Start of The data
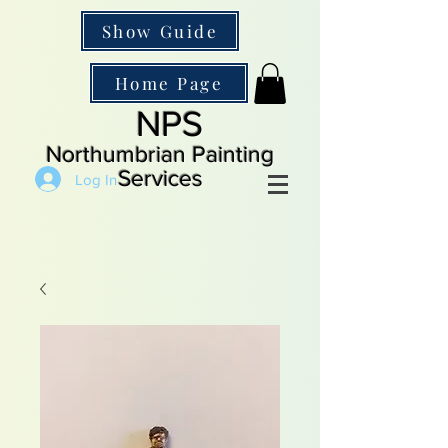
Show Guide
Home Page
NPS
Northumbrian Painting
Services
Log In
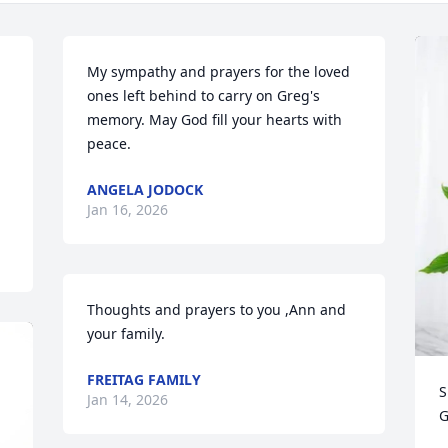
My sympathy and prayers for the loved 
ones left behind to carry on Greg's 
memory. May God fill your hearts with 
peace.
ANGELA JODOCK
Jan 16, 2026
Thoughts and prayers to you ,Ann and 
your family.
FREITAG FAMILY
S
Jan 14, 2026
G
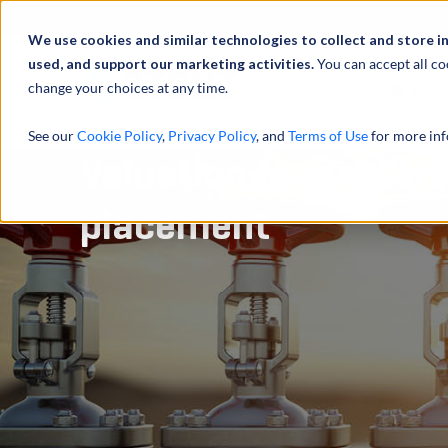
We use cookies and similar technologies to collect and store i
used, and support our marketing activities.
You can accept all co
change your choices at any time.
服务
See our
Cookie Policy
,
Privacy Policy
, and
Terms of Use
for more inf
Valuation for proper
placement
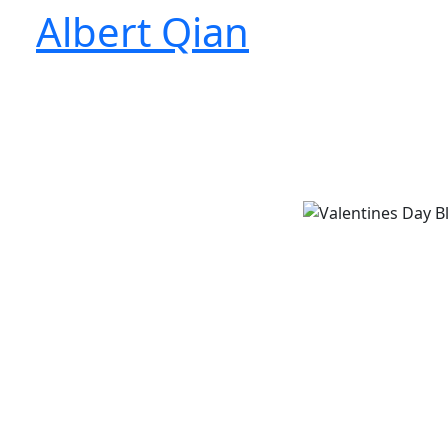
Skip
Albert Qian
to
content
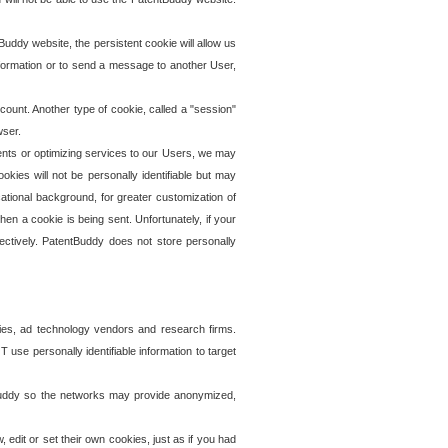
uddy website, the persistent cookie will allow us
information or to send a message to another User,
ccount. Another type of cookie, called a "session"
wser.
ents or optimizing services to our Users, we may
okies will not be personally identifiable but may
ational background, for greater customization of
en a cookie is being sent. Unfortunately, if your
ectively. PatentBuddy does not store personally
ies, ad technology vendors and research firms.
use personally identifiable information to target
tBuddy so the networks may provide anonymized,
it or set their own cookies, just as if you had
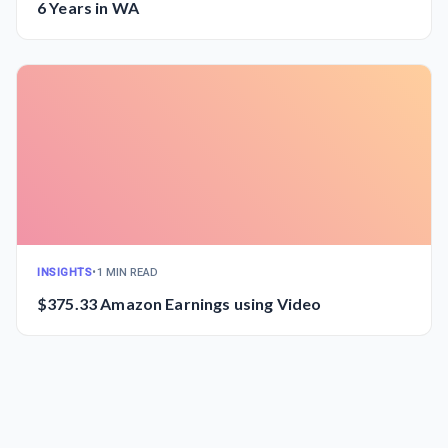
6 Years in WA
INSIGHTS
•
1 MIN READ
$375.33 Amazon Earnings using Video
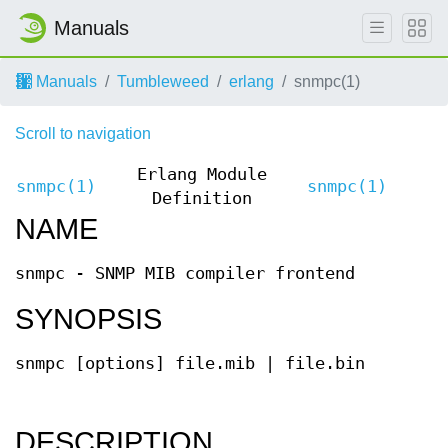
Manuals
Manuals
Tumbleweed
erlang
snmpc(1)
Scroll to navigation
Erlang Module
snmpc(1)
snmpc(1)
Definition
NAME
snmpc - SNMP MIB compiler frontend
SYNOPSIS
snmpc [options] file.mib | file.bin
DESCRIPTION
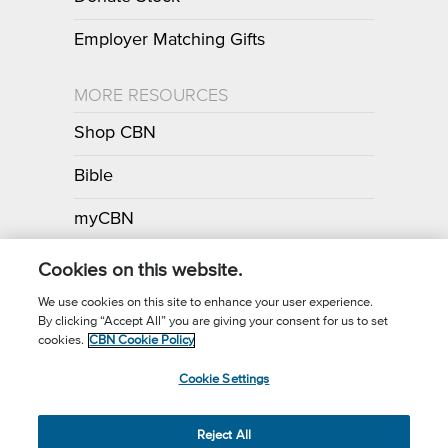
Employer Matching Gifts
MORE RESOURCES
Shop CBN
Bible
myCBN
Apps
Cookies on this website.
We use cookies on this site to enhance your user experience.
By clicking “Accept All” you are giving your consent for us to set
Call for Prayer: (800) 700-7000
cookies.
CBN Cookie Policy
Donor Privacy Policy
Privacy Notice
Terms of Use
Cookie Settings
CBN Cookie Policy
Third Party Cookies
Cookie Settings
© 2026 The Christian Broadcasting Network, Inc., A nonprofit 501 (c)
Reject All
(3) Charitable Organization.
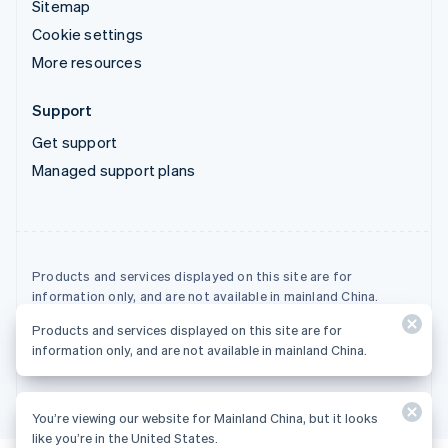
Sitemap
Cookie settings
More resources
Support
Get support
Managed support plans
Products and services displayed on this site are for
information only, and are not available in mainland China.
Products and services displayed on this site are for
© 2026 Stripe, LLC
information only, and are not available in mainland China.
You’re viewing our website for Mainland China, but it looks
like you’re in the United States.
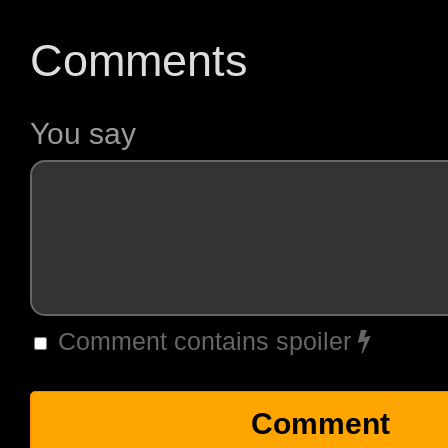
Comments
You say
Comment contains spoiler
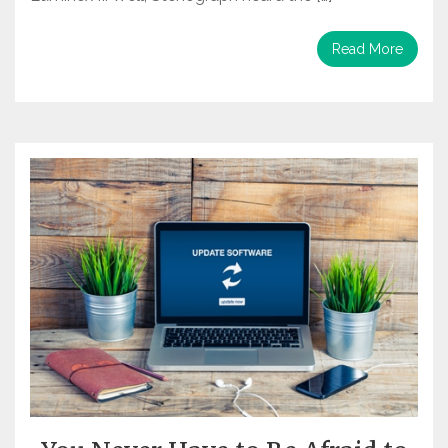
Read More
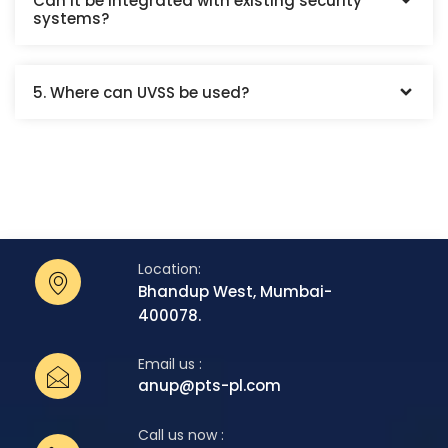
Can it be integrated with existing security
systems?
5. Where can UVSS be used?
Location:
Bhandup West, Mumbai-
400078.
Email us :
anup@pts-pl.com
Call us now :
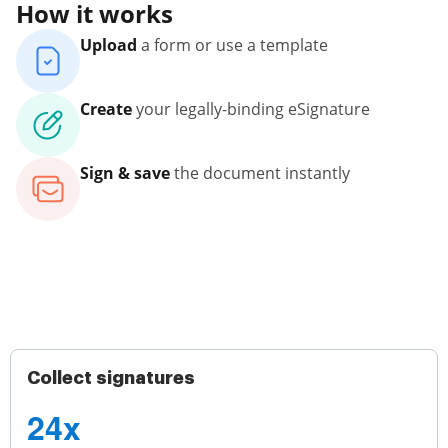
How it works
Upload
a form or use a template
Create
your legally-binding eSignature
Sign & save
the document instantly
Collect signatures
24x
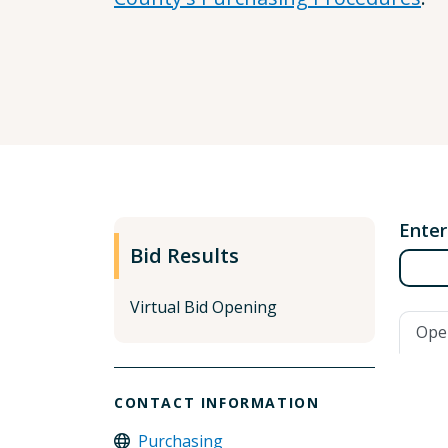
Enter
Bid Results
Virtual Bid Opening
Ope
CONTACT INFORMATION
Purchasing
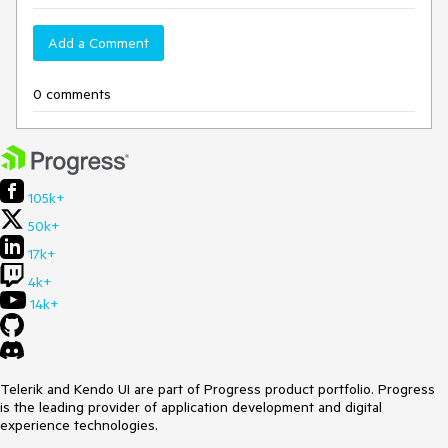
Add a Comment
0 comments
105k+
50k+
17k+
4k+
14k+
Telerik and Kendo UI are part of Progress product portfolio. Progress
is the leading provider of application development and digital
experience technologies.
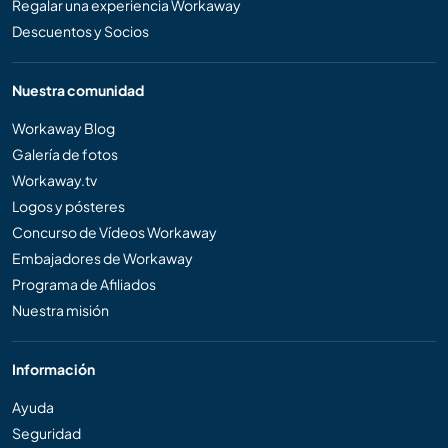
Regalar una experiencia Workaway
Descuentos y Socios
Nuestra comunidad
Workaway Blog
Galería de fotos
Workaway.tv
Logos y pósteres
Concurso de Vídeos Workaway
Embajadores de Workaway
Programa de Afiliados
Nuestra misión
Información
Ayuda
Seguridad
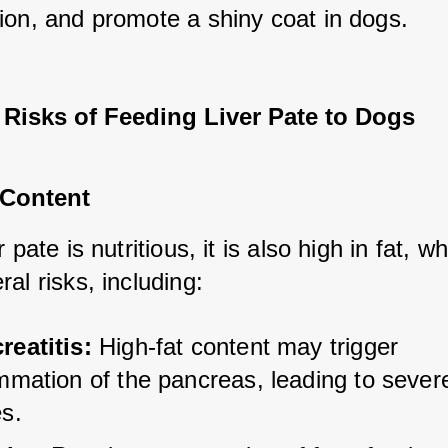
ion, and promote a shiny coat in dogs.
 Risks of Feeding Liver Pate to Dogs
 Content
 pate is nutritious, it is also high in fat, wh
al risks, including:
reatitis:
 High-fat content may trigger 
mmation of the pancreas, leading to severe
es.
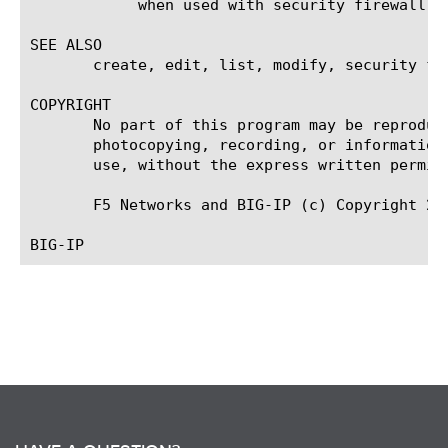
	    when used with security firewall policy rules.

SEE ALSO

       create, edit, list, modify, security fir
COPYRIGHT

       No part of this program may be reproduc
       photocopying, recording, or information
       use, without the express written permiss
       F5 Networks and BIG-IP (c) Copyright 201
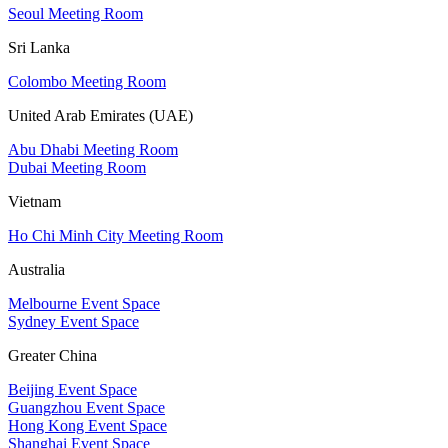
Seoul Meeting Room
Sri Lanka
Colombo Meeting Room
United Arab Emirates (UAE)
Abu Dhabi Meeting Room
Dubai Meeting Room
Vietnam
Ho Chi Minh City Meeting Room
Australia
Melbourne Event Space
Sydney Event Space
Greater China
Beijing Event Space
Guangzhou Event Space
Hong Kong Event Space
Shanghai Event Space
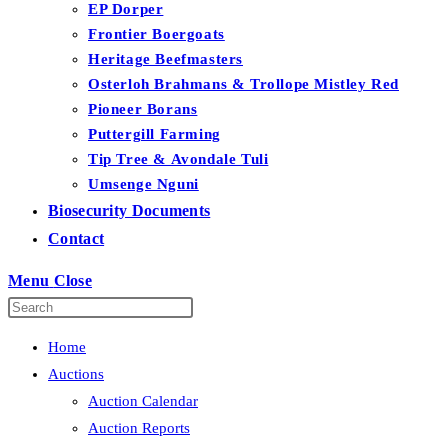
EP Dorper
Frontier Boergoats
Heritage Beefmasters
Osterloh Brahmans & Trollope Mistley Red
Pioneer Borans
Puttergill Farming
Tip Tree & Avondale Tuli
Umsenge Nguni
Biosecurity Documents
Contact
Menu
Close
Home
Auctions
Auction Calendar
Auction Reports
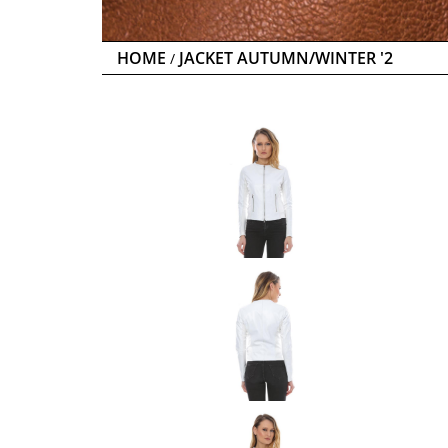
HOME
JACKET AUTUMN/WINTER '2
/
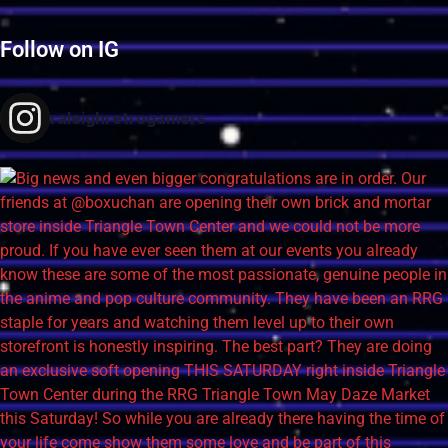
Follow on IG
raleighretrogamers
End of The data
● **What you need to do**:
The expected answer is a copy of each line above containing "this".

● **Answer box**:
Cookies on this website.
We use cookies on this site to enhance your user experience.
Products and services displayed on this site are for
Products and services displayed on this site are for
       No part of this program may be reproduc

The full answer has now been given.